Trivex has an Abbe value of about 43 to 45. Polycarbonate sits around 30, one of the lowest among common lens materials. In practical terms, polycarbonate lenses are more likely to produce noticeable chromatic aberration: colored halos or slight rainbow effects around high-contrast edges, particularly in your peripheral vision. If you have a strong prescription or you’re sensitive to visual distortion, this difference is significant. For mild prescriptions, many people never notice it.
Weight and Comfort
Trivex is the lighter material. Its specific gravity is 1.11 compared to polycarbonate’s 1.20. That’s roughly an 8% weight difference for lenses of the same size and thickness. On paper, 8% sounds modest. In practice, over a full day of wearing glasses, it can make a noticeable difference in comfort, particularly with larger frames or progressive lenses that use more material.
Lens Thickness
Polycarbonate has the edge here. Its refractive index is 1.586, while Trivex sits at about 1.53. A higher refractive index means the material bends light more efficiently, so lenses can be made thinner for the same prescription. For moderate to strong prescriptions (roughly anything beyond plus or minus 3 diopters), polycarbonate lenses will be visibly thinner at the edges than Trivex lenses of the same prescription. If keeping your lenses as slim as possible is a priority, polycarbonate delivers that.

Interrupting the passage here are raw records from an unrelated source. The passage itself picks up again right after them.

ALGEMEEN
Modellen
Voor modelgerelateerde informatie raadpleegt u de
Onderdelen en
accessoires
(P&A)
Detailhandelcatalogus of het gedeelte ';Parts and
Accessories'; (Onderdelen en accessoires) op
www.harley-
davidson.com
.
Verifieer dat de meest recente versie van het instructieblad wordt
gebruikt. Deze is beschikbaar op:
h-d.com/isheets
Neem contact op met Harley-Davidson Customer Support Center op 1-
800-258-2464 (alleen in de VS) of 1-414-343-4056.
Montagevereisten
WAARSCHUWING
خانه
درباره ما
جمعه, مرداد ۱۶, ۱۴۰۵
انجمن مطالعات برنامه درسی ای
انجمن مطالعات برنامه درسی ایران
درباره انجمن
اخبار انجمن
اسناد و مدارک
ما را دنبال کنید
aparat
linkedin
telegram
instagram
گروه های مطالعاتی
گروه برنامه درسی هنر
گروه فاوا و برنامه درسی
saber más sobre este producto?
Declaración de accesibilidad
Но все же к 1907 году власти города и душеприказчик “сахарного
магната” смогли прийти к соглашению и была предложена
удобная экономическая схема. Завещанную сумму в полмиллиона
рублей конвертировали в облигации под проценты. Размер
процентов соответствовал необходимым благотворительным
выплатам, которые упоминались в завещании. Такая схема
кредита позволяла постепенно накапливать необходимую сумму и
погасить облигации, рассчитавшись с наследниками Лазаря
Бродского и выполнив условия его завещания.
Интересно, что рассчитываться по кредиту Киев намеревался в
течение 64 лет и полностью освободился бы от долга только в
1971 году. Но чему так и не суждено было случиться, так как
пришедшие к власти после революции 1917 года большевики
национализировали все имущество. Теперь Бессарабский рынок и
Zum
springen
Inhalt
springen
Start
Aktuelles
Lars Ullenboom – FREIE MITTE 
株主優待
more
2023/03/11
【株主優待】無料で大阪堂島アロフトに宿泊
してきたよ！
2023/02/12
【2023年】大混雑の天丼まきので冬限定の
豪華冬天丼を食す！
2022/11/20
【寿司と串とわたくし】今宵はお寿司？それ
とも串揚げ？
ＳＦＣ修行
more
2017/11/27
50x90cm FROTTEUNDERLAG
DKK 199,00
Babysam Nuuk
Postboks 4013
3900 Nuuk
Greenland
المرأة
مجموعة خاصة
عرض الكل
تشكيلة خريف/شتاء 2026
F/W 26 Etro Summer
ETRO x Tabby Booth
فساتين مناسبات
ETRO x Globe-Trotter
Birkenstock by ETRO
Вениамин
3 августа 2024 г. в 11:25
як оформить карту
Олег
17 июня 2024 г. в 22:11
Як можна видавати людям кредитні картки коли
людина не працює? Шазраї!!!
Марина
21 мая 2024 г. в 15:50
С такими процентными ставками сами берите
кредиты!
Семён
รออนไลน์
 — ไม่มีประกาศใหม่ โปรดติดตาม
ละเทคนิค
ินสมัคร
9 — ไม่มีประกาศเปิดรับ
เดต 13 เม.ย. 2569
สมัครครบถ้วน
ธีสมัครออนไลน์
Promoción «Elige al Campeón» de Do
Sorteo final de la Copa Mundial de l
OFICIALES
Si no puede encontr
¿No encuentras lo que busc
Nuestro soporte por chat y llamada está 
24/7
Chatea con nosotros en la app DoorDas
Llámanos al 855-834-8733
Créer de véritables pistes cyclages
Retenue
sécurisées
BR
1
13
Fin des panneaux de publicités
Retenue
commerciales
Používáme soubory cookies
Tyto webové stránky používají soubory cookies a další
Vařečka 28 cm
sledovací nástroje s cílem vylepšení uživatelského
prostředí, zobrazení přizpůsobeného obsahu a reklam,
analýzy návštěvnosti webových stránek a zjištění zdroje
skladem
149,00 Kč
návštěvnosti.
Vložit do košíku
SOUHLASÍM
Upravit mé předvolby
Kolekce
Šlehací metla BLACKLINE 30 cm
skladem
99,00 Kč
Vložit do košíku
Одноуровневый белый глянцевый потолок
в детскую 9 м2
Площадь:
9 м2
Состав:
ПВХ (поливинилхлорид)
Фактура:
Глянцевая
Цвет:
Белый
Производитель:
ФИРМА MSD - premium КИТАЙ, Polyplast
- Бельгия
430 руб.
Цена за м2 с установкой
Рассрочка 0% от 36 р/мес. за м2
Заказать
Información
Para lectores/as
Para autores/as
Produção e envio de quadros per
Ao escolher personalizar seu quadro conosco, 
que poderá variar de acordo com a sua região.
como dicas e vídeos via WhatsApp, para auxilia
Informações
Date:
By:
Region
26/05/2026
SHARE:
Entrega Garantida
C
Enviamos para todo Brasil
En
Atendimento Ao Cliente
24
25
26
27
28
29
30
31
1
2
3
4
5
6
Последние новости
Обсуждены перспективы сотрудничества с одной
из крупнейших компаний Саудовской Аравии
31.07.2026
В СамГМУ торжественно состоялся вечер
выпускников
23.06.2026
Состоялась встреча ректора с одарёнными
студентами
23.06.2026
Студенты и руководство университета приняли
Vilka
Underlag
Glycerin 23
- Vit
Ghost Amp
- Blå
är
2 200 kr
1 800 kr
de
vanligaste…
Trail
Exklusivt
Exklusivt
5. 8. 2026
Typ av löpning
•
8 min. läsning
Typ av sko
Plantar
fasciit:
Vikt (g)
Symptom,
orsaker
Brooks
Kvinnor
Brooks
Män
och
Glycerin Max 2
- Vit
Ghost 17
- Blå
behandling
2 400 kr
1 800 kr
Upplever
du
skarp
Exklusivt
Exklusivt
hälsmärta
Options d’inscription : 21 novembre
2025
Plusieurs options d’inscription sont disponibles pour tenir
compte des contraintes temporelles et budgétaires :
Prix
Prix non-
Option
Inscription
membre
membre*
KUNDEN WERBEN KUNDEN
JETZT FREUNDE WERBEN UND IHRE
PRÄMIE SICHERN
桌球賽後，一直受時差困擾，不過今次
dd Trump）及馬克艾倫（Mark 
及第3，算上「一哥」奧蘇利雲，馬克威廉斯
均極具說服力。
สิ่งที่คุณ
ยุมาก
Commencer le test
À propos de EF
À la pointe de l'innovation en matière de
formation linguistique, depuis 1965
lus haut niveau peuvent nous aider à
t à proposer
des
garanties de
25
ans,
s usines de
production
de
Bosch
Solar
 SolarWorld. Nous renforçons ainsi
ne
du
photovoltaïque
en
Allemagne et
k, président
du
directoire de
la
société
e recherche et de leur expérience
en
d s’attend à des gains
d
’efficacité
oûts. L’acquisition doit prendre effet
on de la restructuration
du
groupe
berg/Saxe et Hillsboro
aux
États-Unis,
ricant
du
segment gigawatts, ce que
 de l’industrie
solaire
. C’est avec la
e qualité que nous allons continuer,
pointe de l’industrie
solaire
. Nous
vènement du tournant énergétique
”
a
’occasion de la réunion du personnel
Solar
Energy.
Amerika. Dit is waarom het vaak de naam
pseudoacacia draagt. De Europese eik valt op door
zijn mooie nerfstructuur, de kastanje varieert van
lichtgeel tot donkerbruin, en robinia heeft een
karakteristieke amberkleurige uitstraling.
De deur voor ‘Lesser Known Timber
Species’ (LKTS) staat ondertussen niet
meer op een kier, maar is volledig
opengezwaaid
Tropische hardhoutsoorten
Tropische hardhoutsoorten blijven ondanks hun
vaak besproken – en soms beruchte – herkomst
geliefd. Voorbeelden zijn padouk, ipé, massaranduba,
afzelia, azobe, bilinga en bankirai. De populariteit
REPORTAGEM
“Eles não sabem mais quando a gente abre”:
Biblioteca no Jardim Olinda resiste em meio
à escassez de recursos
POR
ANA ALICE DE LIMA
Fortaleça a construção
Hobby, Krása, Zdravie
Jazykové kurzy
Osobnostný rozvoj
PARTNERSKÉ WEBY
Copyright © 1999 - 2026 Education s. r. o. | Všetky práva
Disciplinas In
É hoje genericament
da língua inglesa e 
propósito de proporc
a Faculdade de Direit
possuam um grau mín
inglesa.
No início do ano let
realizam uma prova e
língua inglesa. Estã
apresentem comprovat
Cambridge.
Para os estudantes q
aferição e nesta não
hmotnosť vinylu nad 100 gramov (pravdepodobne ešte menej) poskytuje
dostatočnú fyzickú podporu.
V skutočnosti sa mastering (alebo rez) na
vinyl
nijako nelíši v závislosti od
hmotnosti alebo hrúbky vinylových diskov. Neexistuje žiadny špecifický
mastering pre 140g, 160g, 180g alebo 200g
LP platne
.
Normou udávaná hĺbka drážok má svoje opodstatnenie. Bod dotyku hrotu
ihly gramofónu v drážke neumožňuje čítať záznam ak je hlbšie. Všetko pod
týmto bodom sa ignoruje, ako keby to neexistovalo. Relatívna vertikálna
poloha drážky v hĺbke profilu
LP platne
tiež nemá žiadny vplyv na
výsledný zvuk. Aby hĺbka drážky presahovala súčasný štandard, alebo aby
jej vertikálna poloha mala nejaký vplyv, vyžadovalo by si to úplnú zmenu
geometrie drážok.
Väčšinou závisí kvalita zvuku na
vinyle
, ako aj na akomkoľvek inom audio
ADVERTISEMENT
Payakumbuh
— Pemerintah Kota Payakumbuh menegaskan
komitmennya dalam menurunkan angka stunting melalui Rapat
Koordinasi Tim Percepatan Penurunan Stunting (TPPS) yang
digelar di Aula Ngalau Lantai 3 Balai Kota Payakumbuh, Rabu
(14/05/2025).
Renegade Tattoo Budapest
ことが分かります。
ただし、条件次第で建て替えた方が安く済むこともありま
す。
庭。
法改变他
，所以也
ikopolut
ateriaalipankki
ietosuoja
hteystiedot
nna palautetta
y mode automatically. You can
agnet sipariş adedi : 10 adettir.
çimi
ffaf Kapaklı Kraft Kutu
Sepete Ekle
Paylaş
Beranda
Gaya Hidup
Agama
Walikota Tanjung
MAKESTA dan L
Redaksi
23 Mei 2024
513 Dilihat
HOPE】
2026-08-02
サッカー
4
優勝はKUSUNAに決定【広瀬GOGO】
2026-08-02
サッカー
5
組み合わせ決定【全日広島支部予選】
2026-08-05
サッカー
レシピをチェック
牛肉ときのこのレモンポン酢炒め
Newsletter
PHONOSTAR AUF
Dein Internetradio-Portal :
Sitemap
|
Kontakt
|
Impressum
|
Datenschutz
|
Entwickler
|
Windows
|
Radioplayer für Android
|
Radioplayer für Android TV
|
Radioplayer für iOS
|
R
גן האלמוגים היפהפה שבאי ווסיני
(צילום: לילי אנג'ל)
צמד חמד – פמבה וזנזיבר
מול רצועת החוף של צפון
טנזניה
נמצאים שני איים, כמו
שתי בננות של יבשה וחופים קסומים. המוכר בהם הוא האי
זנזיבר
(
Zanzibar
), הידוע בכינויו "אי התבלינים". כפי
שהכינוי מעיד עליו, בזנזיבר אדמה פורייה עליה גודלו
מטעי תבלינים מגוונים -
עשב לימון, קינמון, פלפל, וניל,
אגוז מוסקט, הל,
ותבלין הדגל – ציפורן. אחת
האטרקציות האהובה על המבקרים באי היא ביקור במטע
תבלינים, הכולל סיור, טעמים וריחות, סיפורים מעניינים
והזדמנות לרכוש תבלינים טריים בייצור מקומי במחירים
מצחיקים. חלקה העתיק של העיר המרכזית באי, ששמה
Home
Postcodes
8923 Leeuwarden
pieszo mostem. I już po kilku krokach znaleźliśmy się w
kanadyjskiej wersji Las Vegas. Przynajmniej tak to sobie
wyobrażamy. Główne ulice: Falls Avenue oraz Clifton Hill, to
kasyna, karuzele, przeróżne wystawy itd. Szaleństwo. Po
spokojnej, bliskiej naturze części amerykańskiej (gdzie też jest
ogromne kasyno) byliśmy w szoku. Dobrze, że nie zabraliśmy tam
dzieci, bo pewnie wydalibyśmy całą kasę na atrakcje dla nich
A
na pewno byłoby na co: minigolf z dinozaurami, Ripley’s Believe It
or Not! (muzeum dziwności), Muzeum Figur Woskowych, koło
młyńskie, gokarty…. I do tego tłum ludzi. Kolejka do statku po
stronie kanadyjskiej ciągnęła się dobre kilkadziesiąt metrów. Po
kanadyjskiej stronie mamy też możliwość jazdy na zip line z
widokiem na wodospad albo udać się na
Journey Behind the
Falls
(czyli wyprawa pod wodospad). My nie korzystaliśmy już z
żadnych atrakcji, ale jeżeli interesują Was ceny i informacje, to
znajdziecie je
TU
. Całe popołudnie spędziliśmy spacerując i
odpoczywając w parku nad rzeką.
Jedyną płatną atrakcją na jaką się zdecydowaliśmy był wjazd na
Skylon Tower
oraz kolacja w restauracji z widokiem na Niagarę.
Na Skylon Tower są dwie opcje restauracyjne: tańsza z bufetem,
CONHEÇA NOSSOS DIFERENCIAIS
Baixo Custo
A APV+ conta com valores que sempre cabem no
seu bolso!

For weak prescriptions, the thickness difference between the two materials is minimal and often unnoticeable once the lenses are in a frame.
Impact Resistance and Safety
Both materials meet the ANSI Z87.1 standard for impact-resistant lenses, which is the benchmark used for safety eyewear in workplaces and sports. Both are dramatically stronger than standard plastic (CR-39) or glass lenses. A ball, a branch, or a flying piece of debris that would shatter a standard lens will not shatter either of these.
Polycarbonate was originally developed for bulletproof glass and spacecraft visors, so its impact credentials are well established. Trivex, developed by PPG Industries, was engineered from the start to match that impact performance while improving optical quality. In high-velocity impact testing, both materials hold up. For most practical purposes, you can consider them equally safe.
Rimless and Semi-Rimless Frames
If you wear rimless or semi-rimless frames, Trivex is the better choice. These frame styles require drilling holes directly into the lens to attach mounting screws or wires. Trivex is a more flexible, tensile material that resists cracking and chipping around those drill points. Polycarbonate, despite being impact-resistant, is more brittle in a localized sense. It’s prone to developing stress fractures around drill mounts over time, which can eventually cause the lens to crack at the mounting point.
For full-frame glasses where the lens is fully supported by the frame rim, this difference doesn’t come into play.
UV Protection
This one’s a draw. Both Trivex and polycarbonate block 100% of UVA and UVB radiation as an inherent property of the material itself. You don’t need a UV coating added to either lens. If sun protection is your primary concern, both materials have you covered equally.
Cost
Polycarbonate is the more affordable option. Trivex lenses typically cost more, though the exact premium varies by retailer and prescription. Polycarbonate has been on the market longer and is produced at a larger scale, which keeps its price lower. If you’re buying multiple pairs, outfitting kids who will outgrow their frames, or working within a tight budget, polycarbonate gives you impact resistance and UV protection at a lower price point.
The price gap narrows when you factor in coatings (anti-reflective, scratch-resistant, blue light filtering), which cost the same regardless of lens material. The base lens cost is where the difference lives.
Which One Should You Choose
Trivex is the stronger pick if you prioritize visual clarity, wear rimless frames, have a low to moderate prescription, or find yourself sensitive to optical distortion. It’s also worth the investment if you wear your glasses all day and value comfort from the lighter weight.
Polycarbonate makes more sense if you have a strong prescription and want the thinnest possible lens, if you’re on a budget, or if you need basic impact-resistant lenses for kids or sports where the frames will be replaced frequently anyway.
For children’s glasses specifically, polycarbonate remains the default recommendation at most optical shops because it’s thin, safe, and affordable. For adults who are willing to spend a bit more and want the sharpest vision possible, Trivex is generally the better-performing material.